Es gibt in diesem Buch viele Fragen, die offen bleiben, bei einigen war mir eine Antwort nicht so wichtig, zum Beispiel wer der Mörder einer der Figuren war, bei anderen dagegen schon. Ich habe mich zum Beispiel schon gefragt, was eigentlich mit dem Studienfreund geworden ist. Gar nicht gefallen hat mir aber das offene Ende, das wirklich keine Antwort gibt und für mich zu abrupt und plötzlich kam – hier hätte ich mir doch eine Auflösung gewünscht. 

Der Sprecher Wanja Mues war für diese Geschichte sehr gut ausgewählt. Obwohl mir seine Stimmfarbe eigentlich nicht zugesagt hat, habe ich seine unaufgeregte Art, das Buch einzusprechen, sehr genossen und konnte mich so ganz auf die Geschichte konzentrieren. 

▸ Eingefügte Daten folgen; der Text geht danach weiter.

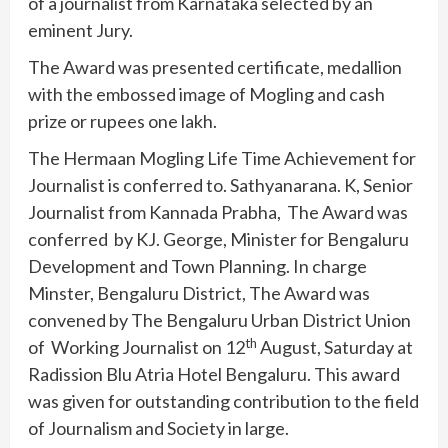
of a journalist from Karnataka selected by an
eminent Jury.
The Award was presented certificate, medallion
with the embossed image of Mogling and cash
prize or rupees one lakh.
The Hermaan Mogling Life Time Achievement for
Journalist is conferred to. Sathyanarana. K, Senior
Journalist from Kannada Prabha, The Award was
conferred by KJ. George, Minister for Bengaluru
Development and Town Planning. In charge
Minster, Bengaluru District, The Award was
convened by The Bengaluru Urban District Union
th
of Working Journalist on 12
August, Saturday at
Radission Blu Atria Hotel Bengaluru. This award
was given for outstanding contribution to the field
of Journalism and Society in large.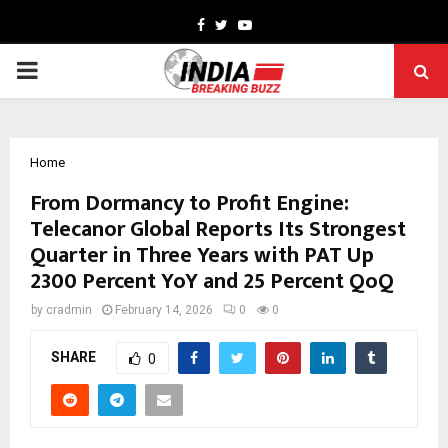
Facebook
Twitter
Youtube
PRIMARY
MENU
Home
From Dormancy to Profit Engine:
Telecanor Global Reports Its Strongest
Quarter in Three Years with PAT Up
2300 Percent YoY and 25 Percent QoQ
by
cradmin
February 14, 2026
0
0
SHARE
0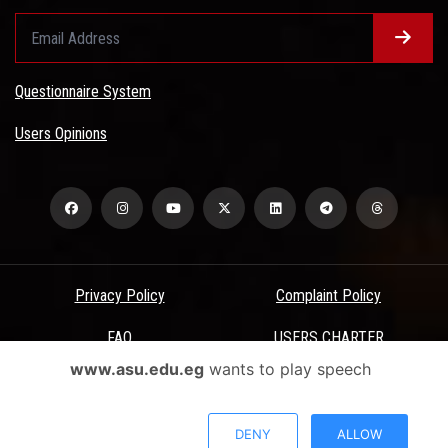
Questionnaire System
Users Opinions
Privacy Policy
Complaint Policy
FAQ
USERS CHARTER
www.asu.edu.eg
wants to play speech
Terms & Conditions
All Rights Reserved - Ain Shams University - ASU Electronic Portal ©
DENY
ALLOW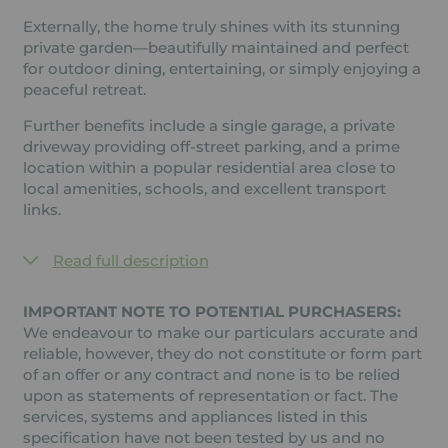
Externally, the home truly shines with its stunning
private garden—beautifully maintained and perfect
for outdoor dining, entertaining, or simply enjoying a
peaceful retreat.
Further benefits include a single garage, a private
driveway providing off-street parking, and a prime
location within a popular residential area close to
local amenities, schools, and excellent transport
links.
Read full description
IMPORTANT NOTE TO POTENTIAL PURCHASERS:
We endeavour to make our particulars accurate and
reliable, however, they do not constitute or form part
of an offer or any contract and none is to be relied
upon as statements of representation or fact. The
services, systems and appliances listed in this
specification have not been tested by us and no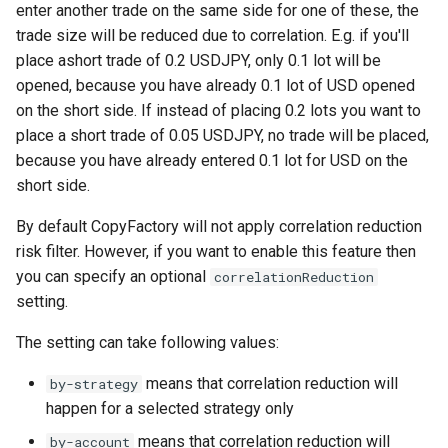
Symbol mapping
enter another trade on the same side for one of these, the
NewWebhook
trade size will be reduced due to correlation. E.g. if you'll
Copy close signals only
place ashort trade of 0.2 USDJPY, only 0.1 lot will be
PortfolioStrategy
opened, because you have already 0.1 lot of USD opened
Configure trade signal
on the short side. If instead of placing 0.2 lots you want to
lifetime
PortfolioStrategyList
place a short trade of 0.05 USDJPY, no trade will be placed,
because you have already entered 0.1 lot for USD on the
Minimum trade amount
PortfolioStrategyMember
short side.
Limit margin use
SignalDelay
By default CopyFactory will not apply correlation reduction
risk filter. However, if you want to enable this feature then
Symbols traded
Strategy
you can specify an optional
correlationReduction
setting.
Introduce extra signal delay
StrategyList
The setting can take following values:
StrategyDrawdownFilter
means that correlation reduction will
by-strategy
happen for a selected strategy only
StrategyEquityCurveFilter
means that correlation reduction will
by-account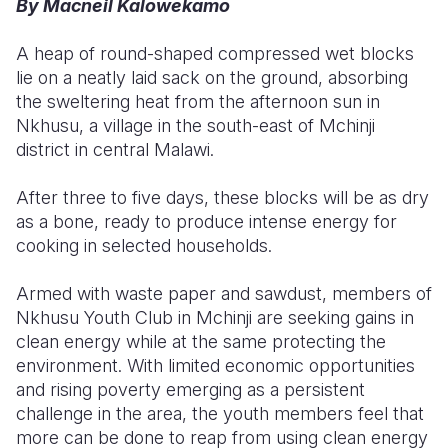
By Macneil Kalowekamo
Somalia
South Kor
Romania
A heap of round-shaped compressed wet blocks
lie on a neatly laid sack on the ground, absorbing
South Afri
Sri Lanka
Spain
the sweltering heat from the afternoon sun in
South Sud
Taiwan
Syria
Nkhusu, a village in the south-east of Mchinji
district in central Malawi.
Sudan
Timor Lest
Switzerlan
After three to five days, these blocks will be as dry
Tanzania
Thailand
Türkiye
as a bone, ready to produce intense energy for
Uganda
Vietnam
Ukraine
cooking in selected households.
Zambia
Vanuatu
United Ki
Armed with waste paper and sawdust, members of
Nkhusu Youth Club in Mchinji are seeking gains in
Zimbabwe
West Bank
clean energy while at the same protecting the
Yemen
environment.
With limited economic opportunities
and rising poverty emerging as a persistent
challenge in the area, the youth members feel that
more can be done to reap from using clean energy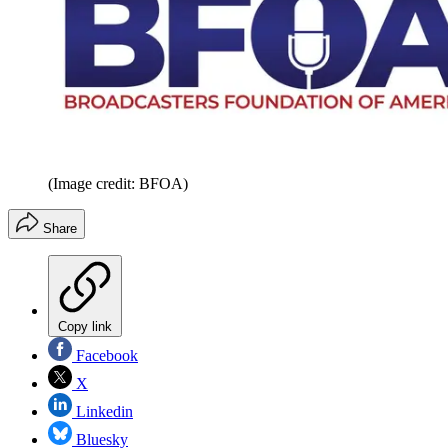
(Image credit: BFOA)
Share
Copy link
Facebook
X
Linkedin
Bluesky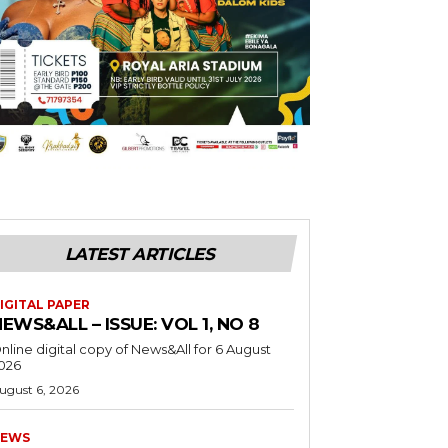
LATEST ARTICLES
IGITAL PAPER
EWS&ALL – ISSUE: VOL 1, NO 8
nline digital copy of News&All for 6 August
026
ugust 6, 2026
EWS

Insgesamt hat mir das Hörbuch sehr gut gefallen – viele Themen werden angesprochen und geschickt mit hohem Unterhaltungswert dargestellt. Es geht um Liebe und Freundschaft, um Geheimnisse und den Sinn des Lebens – mir hat diese Mischung sehr gut gefallen und ich gebe dem Buch 4 von 5 Sternen.

Mein Fazit
Eine interessante Geschichte, die sich langsam entwickelt und zu den eher ruhigen zählt, die aber dennoch durch interessante Gedanken und überraschende Ereignisse zu überzeugen weiß. Einige Fragen bleiben dabei leider ungeklärt, vor allem am Ende hätte ich mir Antworten gewünscht und bin mit dem offenen Ende eher unzufrieden. Die Charaktere aber sind wunderbar und sehr authentisch gestaltet, der Schreibstil poetisch und sehr ansprechend, so dass ich für diese ruhige und dennoch fesselnde Geschichte insgesamt gerne 4 von 5 Sternen vergebe.